I have to calculate $e^{At}v_i=\sum_{k=0}^{\infty}\frac{t^kA^kv_i}{k!}$, $\forall i \in \{1,2,\dots,6\}$. It is pretty easy to find $e^{At}v_1$ and $e^{At}v_2$, because $$e^{At}v_1=\sum_{k=0}^{\infty}\frac{t^kA^kv_1}{k!}=Id\cdot v_1+tAv_1+\frac{t^2A^2v_1}{2!}+\dots+\frac{t^nA^nv_1}{n!}+\dots$$ but since we know that $Av_1=\lambda_1v_1$, we can deduce that $A^2v_1=A\lambda_1v_1=\lambda_1Av_1=\lambda_1^{2}v_1$; in general, $A^kv_1=\lambda_1^{k}v_1$, and so the above expression gets simplified to $$e^{At}v_1=\sum_{k=0}^{\infty}\frac{t^kA^kv_1}{k!}=v_1+\lambda_1tv_1+\frac{\lambda_1^{2}}{2!}t^2v_1+\dots =e^{t\lambda_1}v_1=\begin{pmatrix}e^{t\lambda_1}\\0\\0\\0\\0\\0\end{pmatrix}$$ doing a similar exercise for $e^{At}v_2$, we get (correct me if I'm wrong) $$e^{At}v_2=\begin{pmatrix}\lambda_2(e^{\lambda_1t}-1)\\1\\0\\0\\0\\0\end{pmatrix}$$ So as a summary, I have that $$e^{At}=\phi(t)=\begin{pmatrix}e^{\lambda_1t}&\lambda_2(e^{\lambda_1t}-1)&\\0&1&\\0&0&\\0&0&\dots\\0&0&\\0&0&\end{pmatrix}$$ The problem comes with the other vectors of the basis. Since $Av_3$ depends on $v_3$ an also $v_4$ the products of the power series $A^{i}v_3$ they all have a part which depends on $v_3$ and $v_4$ $$A^iv_3=f_i(\lambda_3,\lambda_4)\cdot v_3+h_i(\lambda_3,\lambda_4)\cdot v_4$$ this also happens with $Av_4$. This is what I have come up with at the moment. We know $Av_3=\lambda_3v_3+\lambda_4v_4$, I will try to deduce $A^{k}v_3$, $\forall k\in\mathbb{N}$ $$A^2v_3=A(\lambda_3v_3+\lambda_4v_4)=\dots=(\lambda_3^2-\lambda_4^2)v_3+2\lambda_3\lambda_4v_4$$ $$A^3v_3=A((\lambda_3^2-\lambda_4^2)v_3+2\lambda_3\lambda_4v_4)=\dots=\lambda_3(\lambda_3-3\lambda_4^2)v_3+\lambda_4(3\lambda_3^2-\lambda_4^2)v_4$$ $$A^4v_3=\dots=(\lambda_3^2(\lambda_3-3\lambda_4^2)-\lambda_4^2(3\lambda_3^2-\lambda_4^2))v_3+(\lambda_4\lambda_3(\lambda_3-3\lambda_4^2)+\lambda_3\lambda_4(3\lambda_3^2-\lambda_4^2))v_4$$ I cannot find a closed from for $A^kv_3$, $\forall k\in \mathbb{N}$, not to talk about the other products. Can anyone help me find $e^{At}$?

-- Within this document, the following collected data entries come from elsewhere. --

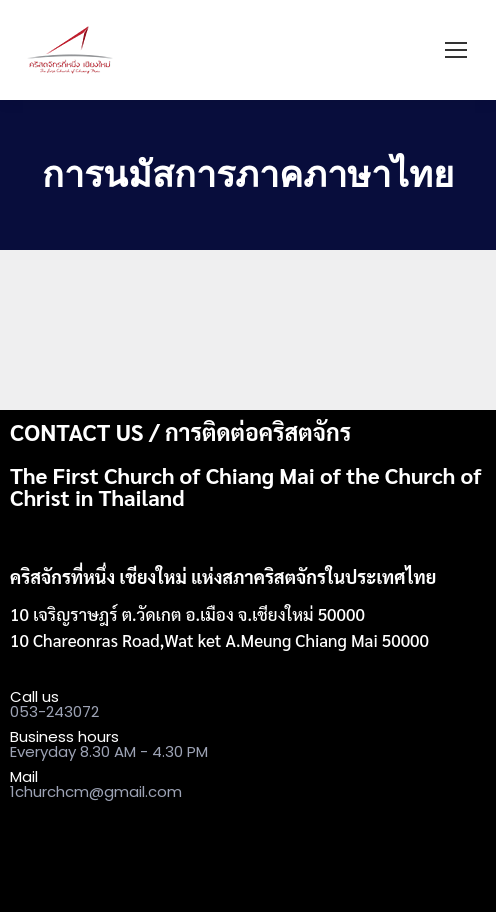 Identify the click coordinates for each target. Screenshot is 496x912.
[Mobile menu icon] (456, 50) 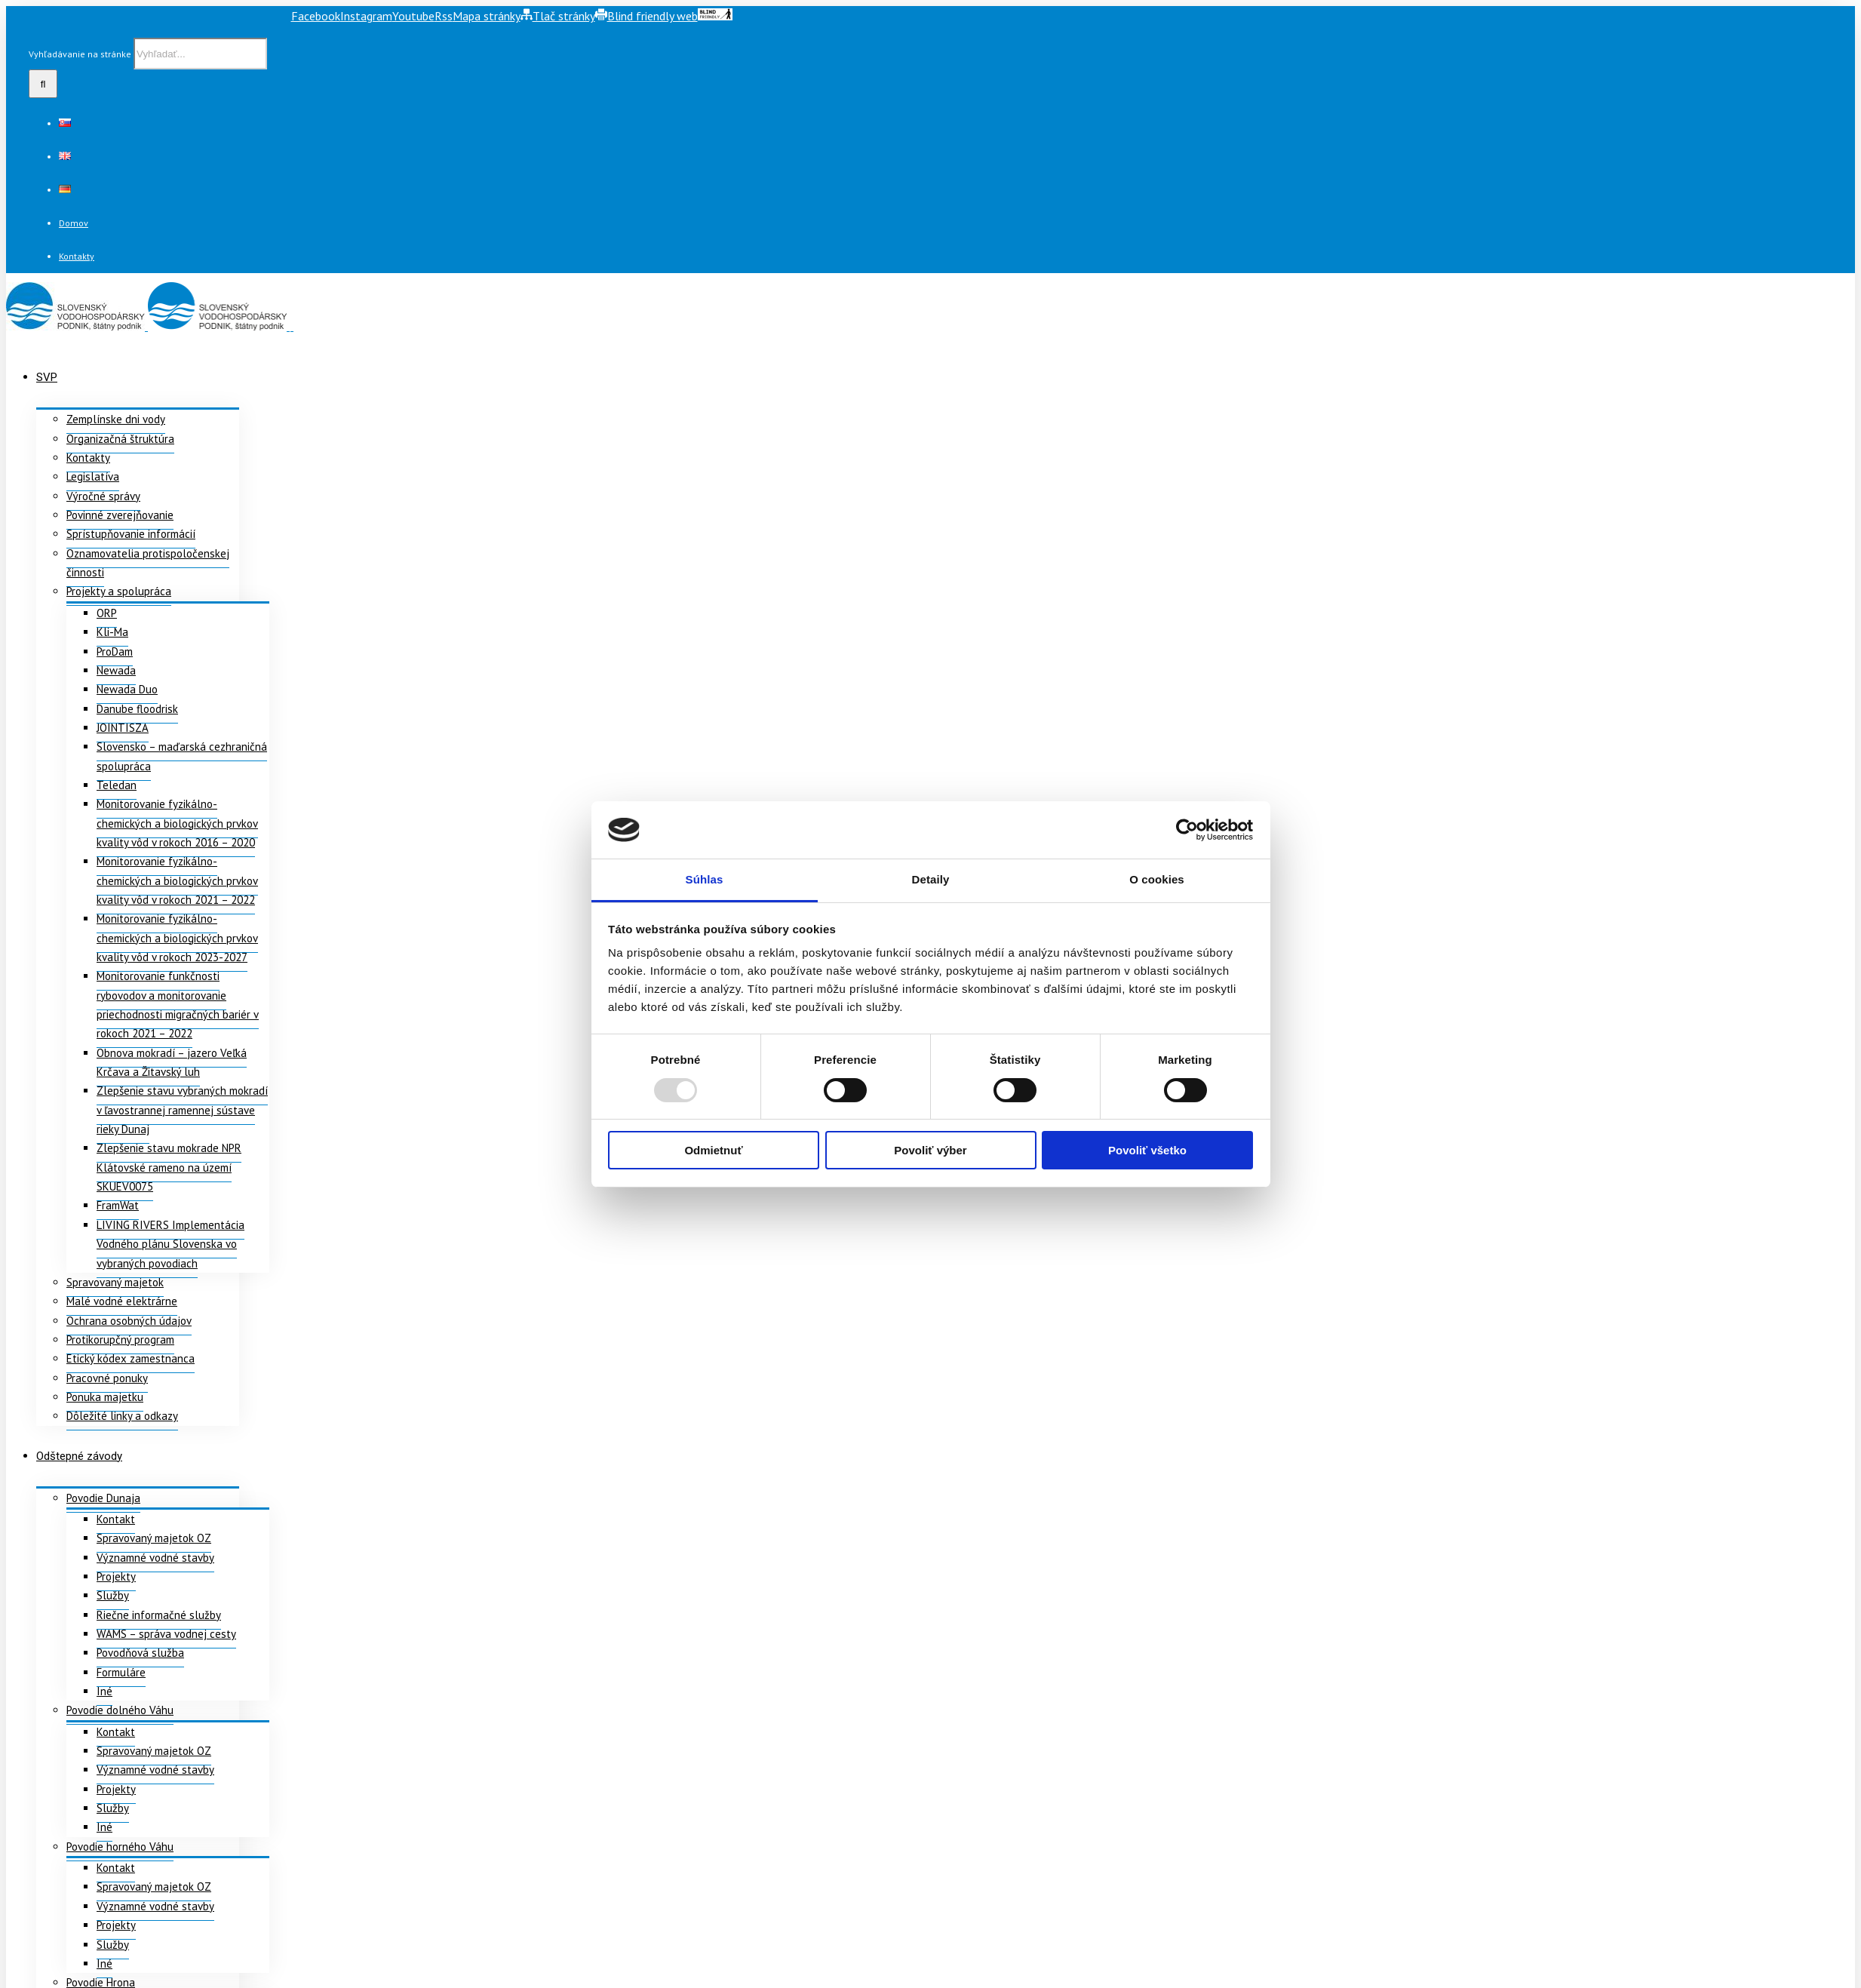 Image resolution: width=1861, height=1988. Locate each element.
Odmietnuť (713, 1150)
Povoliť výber (930, 1150)
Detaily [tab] (931, 879)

Thank you, any help will be very much appreciated. The exercise also asks me to find the solution to the Cauchy Problem $x'=Ax, \hspace{2mm}x(0)=v_2+v_3$ and $x'=Ax+b(t), \hspace{2mm}x(0)=v_2+v_3$ where $b(t)=tv_1+v_2$ which in the first case I should use the fact that if the system is homogenious the solution is given by $$\varphi(t)=e^{At}x(0)$$ and in the second case (which the system is not homogenious), we use $$\varphi(t)=e^{At}[x(0)+\int_{0}^{t}e^{-As}b(s)ds]$$ am I right?